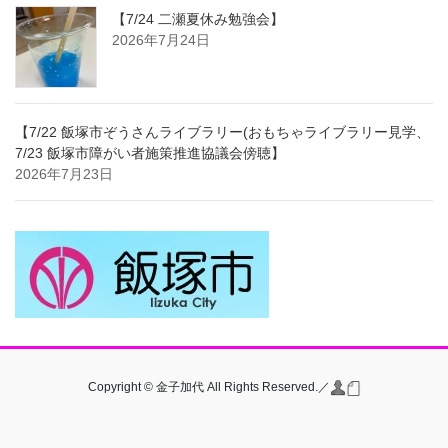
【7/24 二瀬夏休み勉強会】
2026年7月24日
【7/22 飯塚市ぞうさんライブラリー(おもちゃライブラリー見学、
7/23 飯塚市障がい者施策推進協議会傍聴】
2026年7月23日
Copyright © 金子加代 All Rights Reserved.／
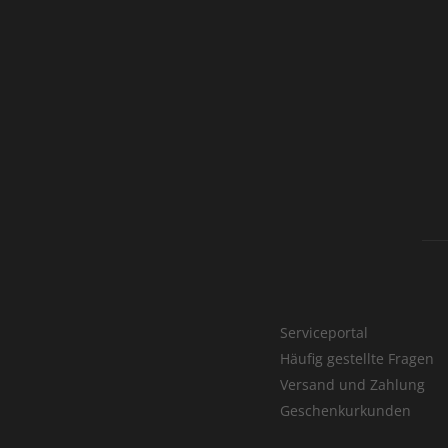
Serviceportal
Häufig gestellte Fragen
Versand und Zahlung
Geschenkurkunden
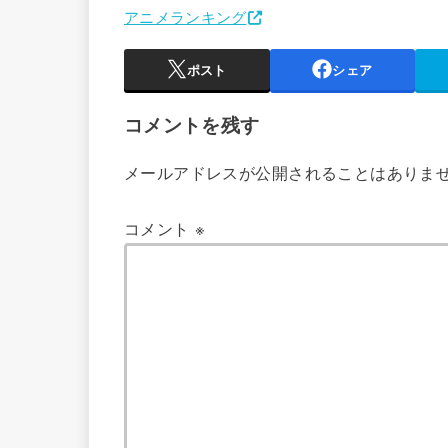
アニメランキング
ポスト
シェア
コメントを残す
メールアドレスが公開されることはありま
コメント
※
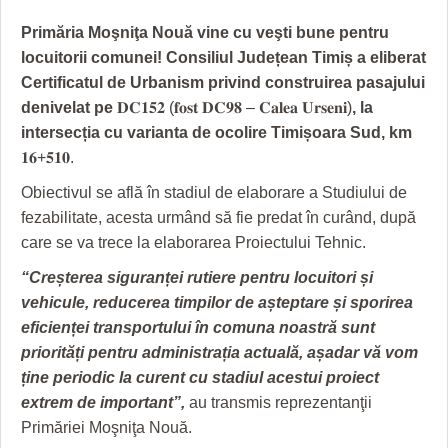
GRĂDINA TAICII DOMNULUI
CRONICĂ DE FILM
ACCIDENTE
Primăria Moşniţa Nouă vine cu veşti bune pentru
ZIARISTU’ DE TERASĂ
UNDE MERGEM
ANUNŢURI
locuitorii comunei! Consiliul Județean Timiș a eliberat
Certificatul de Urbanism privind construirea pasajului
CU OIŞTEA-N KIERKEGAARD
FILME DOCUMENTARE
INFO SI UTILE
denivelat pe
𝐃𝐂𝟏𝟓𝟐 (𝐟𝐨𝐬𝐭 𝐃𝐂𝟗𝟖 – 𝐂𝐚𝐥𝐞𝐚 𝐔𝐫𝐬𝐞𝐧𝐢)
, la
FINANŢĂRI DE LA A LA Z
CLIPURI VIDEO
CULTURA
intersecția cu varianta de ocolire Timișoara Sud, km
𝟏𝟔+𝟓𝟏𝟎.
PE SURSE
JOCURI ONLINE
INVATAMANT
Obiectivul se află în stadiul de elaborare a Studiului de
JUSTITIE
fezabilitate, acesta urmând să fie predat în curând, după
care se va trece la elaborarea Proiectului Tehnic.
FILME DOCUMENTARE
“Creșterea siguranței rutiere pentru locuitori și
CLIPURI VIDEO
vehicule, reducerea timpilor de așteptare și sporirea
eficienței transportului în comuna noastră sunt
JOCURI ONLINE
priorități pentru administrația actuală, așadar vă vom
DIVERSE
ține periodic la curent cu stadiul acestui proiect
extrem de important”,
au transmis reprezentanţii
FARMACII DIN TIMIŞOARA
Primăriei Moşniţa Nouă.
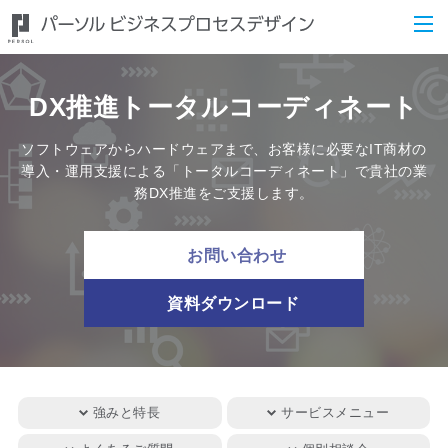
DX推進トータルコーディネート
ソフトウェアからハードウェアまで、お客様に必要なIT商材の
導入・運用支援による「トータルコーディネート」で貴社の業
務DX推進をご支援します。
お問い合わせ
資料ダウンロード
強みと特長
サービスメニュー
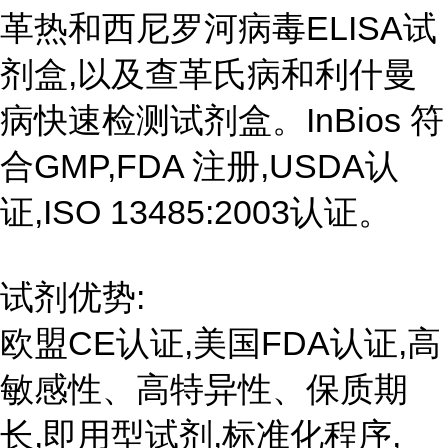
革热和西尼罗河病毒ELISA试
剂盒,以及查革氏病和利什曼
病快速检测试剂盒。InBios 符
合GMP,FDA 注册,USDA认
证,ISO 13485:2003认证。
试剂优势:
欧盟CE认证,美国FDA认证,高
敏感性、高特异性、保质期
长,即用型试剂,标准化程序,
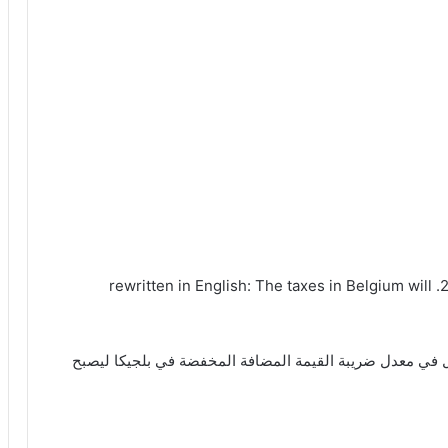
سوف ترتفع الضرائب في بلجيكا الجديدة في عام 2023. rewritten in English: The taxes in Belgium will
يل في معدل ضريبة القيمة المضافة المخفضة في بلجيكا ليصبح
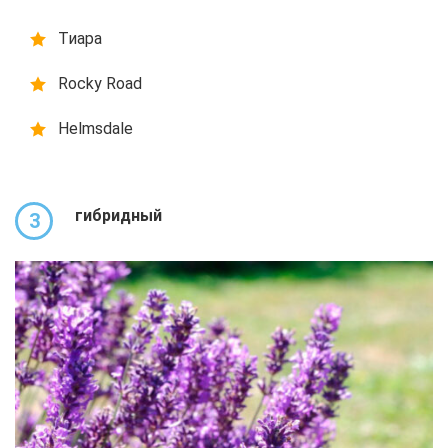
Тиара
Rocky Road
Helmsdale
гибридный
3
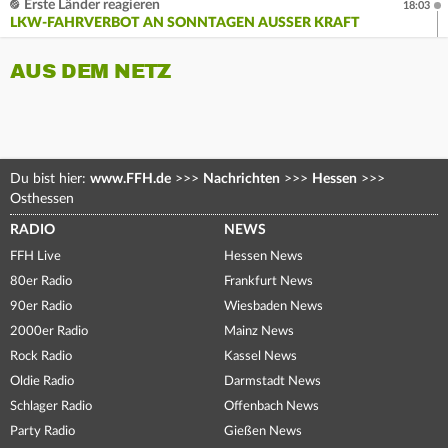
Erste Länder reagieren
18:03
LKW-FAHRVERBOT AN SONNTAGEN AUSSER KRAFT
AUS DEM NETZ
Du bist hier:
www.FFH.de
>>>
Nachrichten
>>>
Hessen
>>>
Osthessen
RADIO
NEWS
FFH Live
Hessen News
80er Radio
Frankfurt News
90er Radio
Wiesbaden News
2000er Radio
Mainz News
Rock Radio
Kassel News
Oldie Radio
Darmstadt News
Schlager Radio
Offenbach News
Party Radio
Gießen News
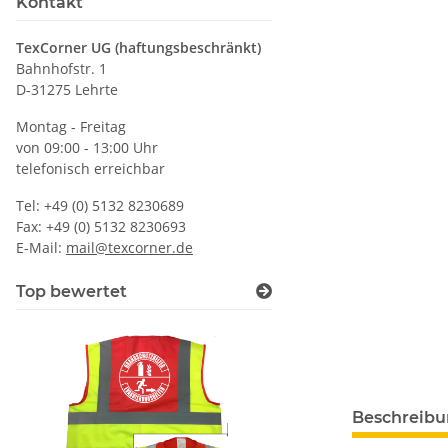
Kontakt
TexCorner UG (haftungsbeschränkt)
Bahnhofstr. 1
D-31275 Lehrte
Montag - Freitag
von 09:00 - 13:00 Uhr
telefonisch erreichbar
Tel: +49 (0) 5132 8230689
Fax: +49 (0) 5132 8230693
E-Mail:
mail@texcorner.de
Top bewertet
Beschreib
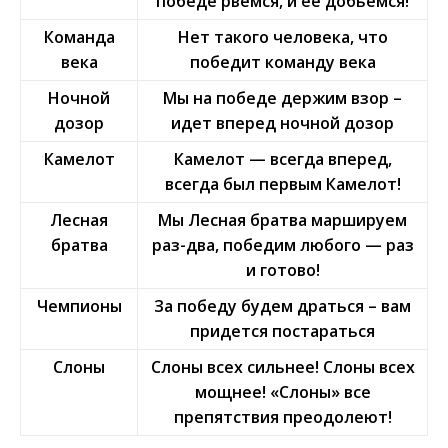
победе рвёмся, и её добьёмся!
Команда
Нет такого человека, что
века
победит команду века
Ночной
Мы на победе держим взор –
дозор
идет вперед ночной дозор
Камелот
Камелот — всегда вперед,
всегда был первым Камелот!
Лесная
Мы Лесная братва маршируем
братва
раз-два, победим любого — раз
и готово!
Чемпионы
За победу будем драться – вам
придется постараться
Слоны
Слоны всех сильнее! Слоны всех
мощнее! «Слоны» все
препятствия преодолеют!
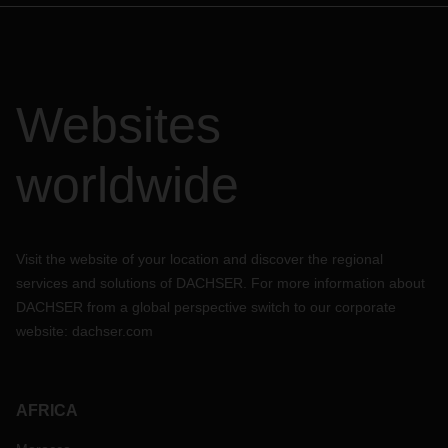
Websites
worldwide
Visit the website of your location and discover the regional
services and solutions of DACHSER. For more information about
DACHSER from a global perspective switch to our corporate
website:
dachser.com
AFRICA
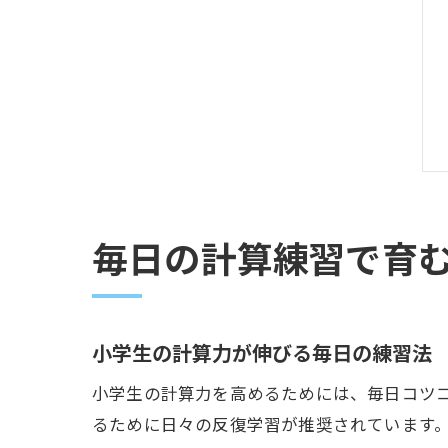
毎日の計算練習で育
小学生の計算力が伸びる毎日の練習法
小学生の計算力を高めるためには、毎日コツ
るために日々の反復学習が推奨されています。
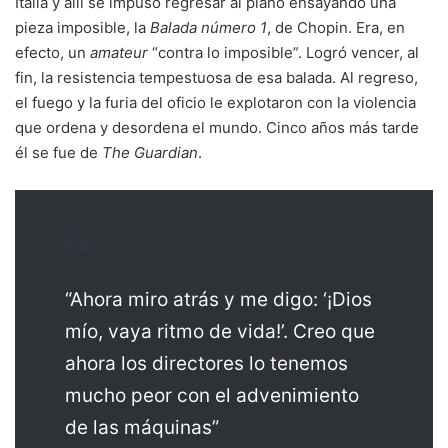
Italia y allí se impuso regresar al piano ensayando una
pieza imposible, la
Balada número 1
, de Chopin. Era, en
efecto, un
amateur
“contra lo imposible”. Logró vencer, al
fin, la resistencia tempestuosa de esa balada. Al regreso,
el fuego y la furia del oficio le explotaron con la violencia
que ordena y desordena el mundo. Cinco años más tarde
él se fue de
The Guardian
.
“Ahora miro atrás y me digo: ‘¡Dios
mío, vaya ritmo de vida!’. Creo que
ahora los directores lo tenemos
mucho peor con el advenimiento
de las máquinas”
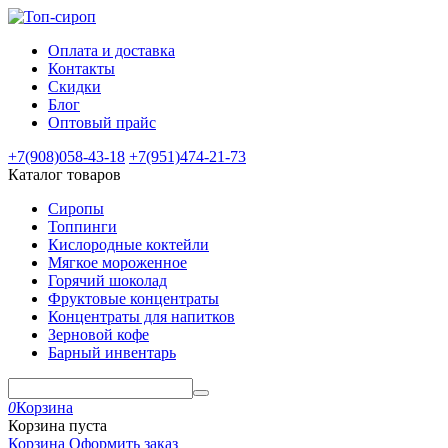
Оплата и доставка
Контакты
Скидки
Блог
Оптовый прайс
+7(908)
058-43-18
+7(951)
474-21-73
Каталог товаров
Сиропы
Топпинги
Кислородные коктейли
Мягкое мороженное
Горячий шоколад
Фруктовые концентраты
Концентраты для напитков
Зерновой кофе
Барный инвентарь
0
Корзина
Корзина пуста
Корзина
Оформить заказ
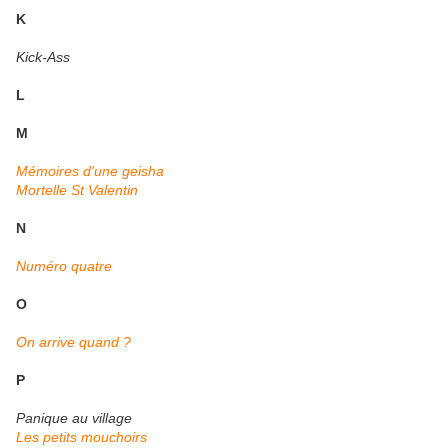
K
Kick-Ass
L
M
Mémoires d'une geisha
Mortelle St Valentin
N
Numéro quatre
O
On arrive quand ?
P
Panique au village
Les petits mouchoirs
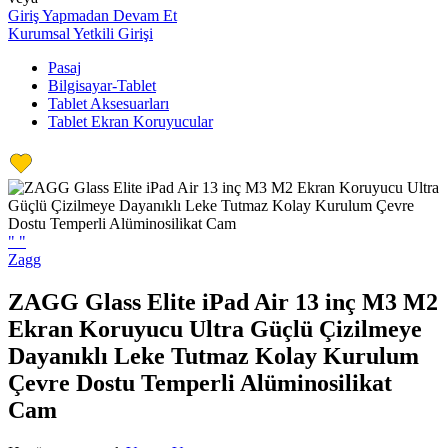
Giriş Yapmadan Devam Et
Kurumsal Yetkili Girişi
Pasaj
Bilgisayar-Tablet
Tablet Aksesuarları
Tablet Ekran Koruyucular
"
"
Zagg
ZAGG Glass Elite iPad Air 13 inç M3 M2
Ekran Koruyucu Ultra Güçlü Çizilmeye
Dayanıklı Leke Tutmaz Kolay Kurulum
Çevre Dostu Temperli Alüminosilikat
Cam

----

- **ACTIVITY**:
Each entry above must be restated word for word; the pictures stay out of the copy.

- **EXPECTED ANSWER**:
【7/24 二瀬夏休み勉強会】
2026年7月24日
【7/22 飯塚市ぞうさんライブラリー(おもちゃライブラリー見学、
7/23 飯塚市障がい者施策推進協議会傍聴】
2026年7月23日
Copyright © 金子加代 All Rights Reserved.／
Serviceportal
Häufig gestellte Fragen
Versand und Zahlung
Geschenkurkunden
アニメランキング
ポスト
シェア
コメントを残す
メールアドレスが公開されることはありま
コメント
※
GRĂDINA TAICII DOMNULUI
CRONICĂ DE FILM
ACCIDENTE
Primăria Moşniţa Nouă vine cu veşti bune pentru
ZIARISTU’ DE TERASĂ
UNDE MERGEM
ANUNŢURI
locuitorii comunei! Consiliul Județean Timiș a eliberat
Certificatul de Urbanism privind construirea pasajului
CU OIŞTEA-N KIERKEGAARD
FILME DOCUMENTARE
INFO SI UTILE
denivelat pe
𝐃𝐂𝟏𝟓𝟐 (𝐟𝐨𝐬𝐭 𝐃𝐂𝟗𝟖 – 𝐂𝐚𝐥𝐞𝐚 𝐔𝐫𝐬𝐞𝐧𝐢)
, la
FINANŢĂRI DE LA A LA Z
CLIPURI VIDEO
CULTURA
intersecția cu varianta de ocolire Timișoara Sud, km
𝟏𝟔+𝟓𝟏𝟎.
PE SURSE
JOCURI ONLINE
INVATAMANT
Obiectivul se află în stadiul de elaborare a Studiului de
JUSTITIE
fezabilitate, acesta urmând să fie predat în curând, după
care se va trece la elaborarea Proiectului Tehnic.
FILME DOCUMENTARE
“Creșterea siguranței rutiere pentru locuitori și
CLIPURI VIDEO
vehicule, reducerea timpilor de așteptare și sporirea
eficienței transportului în comuna noastră sunt
JOCURI ONLINE
priorități pentru administrația actuală, așadar vă vom
DIVERSE
ține periodic la curent cu stadiul acestui proiect
extrem de important”,
au transmis reprezentanţii
FARMACII DIN TIMIŞOARA
Primăriei Moşniţa Nouă.
DX推進トータルコーディネート
ソフトウェアからハードウェアまで、お客様に必要なIT商材の
導入・運用支援による「トータルコーディネート」で貴社の業
務DX推進をご支援します。
お問い合わせ
資料ダウンロード
強みと特長
サービスメニュー
革热和西尼罗河病毒ELISA试
剂盒,以及查革氏病和利什曼
病快速检测试剂盒。InBios 符
合GMP,FDA 注册,USDA认
证,ISO 13485:2003认证。
试剂优势:
欧盟CE认证,美国FDA认证,高
敏感性、高特异性、保质期
长,即用型试剂,标准化程序,
سوف ترتفع الضرائب في بلجيكا الجديدة في عام 2023. rewritten in English: The taxes in Belgium will
يل في معدل ضريبة القيمة المضافة المخفضة في بلجيكا ليصبح
Тиара
Rocky Road
Helmsdale
гибридный
3
Erste Länder reagieren
18:03
LKW-FAHRVERBOT AN SONNTAGEN AUSSER KRAFT
AUS DEM NETZ
Du bist hier:
www.FFH.de
>>>
Nachrichten
>>>
Hessen
>>>
Osthessen
RADIO
NEWS
FFH Live
Hessen News
80er Radio
Frankfurt News
90er Radio
Wiesbaden News
2000er Radio
Mainz News
Rock Radio
Kassel News
Oldie Radio
Darmstadt News
Schlager Radio
Offenbach News
Party Radio
Gießen News
Kontakt
TexCorner UG (haftungsbeschränkt)
Bahnhofstr. 1
D-31275 Lehrte
Montag - Freitag
von 09:00 - 13:00 Uhr
telefonisch erreichbar
Tel: +49 (0) 5132 8230689
Fax: +49 (0) 5132 8230693
E-Mail:
mail@texcorner.de
Top bewertet
Beschreib
победе рвёмся, и её добьёмся!
Команда
Нет такого человека, что
века
победит команду века
Ночной
Мы на победе держим взор –
дозор
идет вперед ночной дозор
Камелот
Камелот — всегда вперед,
всегда был первым Камелот!
Лесная
Мы Лесная братва маршируем
братва
раз-два, победим любого — раз
и готово!
Чемпионы
За победу будем драться – вам
придется постараться
Слоны
Слоны всех сильнее! Слоны всех
мощнее! «Слоны» все
препятствия преодолеют!
Websites
worldwide
Visit the website of your location and discover the regional
services and solutions of DACHSER. For more information about
DACHSER from a global perspective switch to our corporate
website:
dachser.com
AFRICA
毎日の計算練習で育
小学生の計算力が伸びる毎日の練習法
小学生の計算力を高めるためには、毎日コツ
るために日々の反復学習が推奨されています。
Italia y allí se impuso regresar al piano ensayando una
pieza imposible, la
Balada número 1
, de Chopin. Era, en
efecto, un
amateur
“contra lo imposible”. Logró vencer, al
fin, la resistencia tempestuosa de esa balada. Al regreso,
el fuego y la furia del oficio le explotaron con la violencia
que ordena y desordena el mundo. Cinco años más tarde
él se fue de
The Guardian
.
“Ahora miro atrás y me digo: ‘¡Dios
mío, vaya ritmo de vida!’. Creo que
ahora los directores lo tenemos
mucho peor con el advenimiento
de las máquinas”
Оплата и доставка
Контакты
Скидки
Блог
Оптовый прайс
+7(908)
058-43-18
+7(951)
474-21-73
Каталог товаров
Сиропы
Топпинги
Кислородные коктейли
Мягкое мороженное
Горячий шоколад
Фруктовые концентраты
Концентраты для напитков
Зерновой кофе
Барный инвентарь
0
Корзина
Корзина пуста
Корзина
Оформить заказ
K
Kick-Ass
L
M
Mémoires d'une geisha
Mortelle St Valentin
N
Numéro quatre
O
On arrive quand ?
P
Panique au village
Les petits mouchoirs
Giriş Yapmadan Devam Et
Kurumsal Yetkili Girişi
Pasaj
Bilgisayar-Tablet
Tablet Aksesuarları
Tablet Ekran Koruyucular
"
"
Zagg
ZAGG Glass Elite iPad Air 13 inç M3 M2
Ekran Koruyucu Ultra Güçlü Çizilmeye
Dayanıklı Leke Tutmaz Kolay Kurulum
Çevre Dostu Temperli Alüminosilikat
Cam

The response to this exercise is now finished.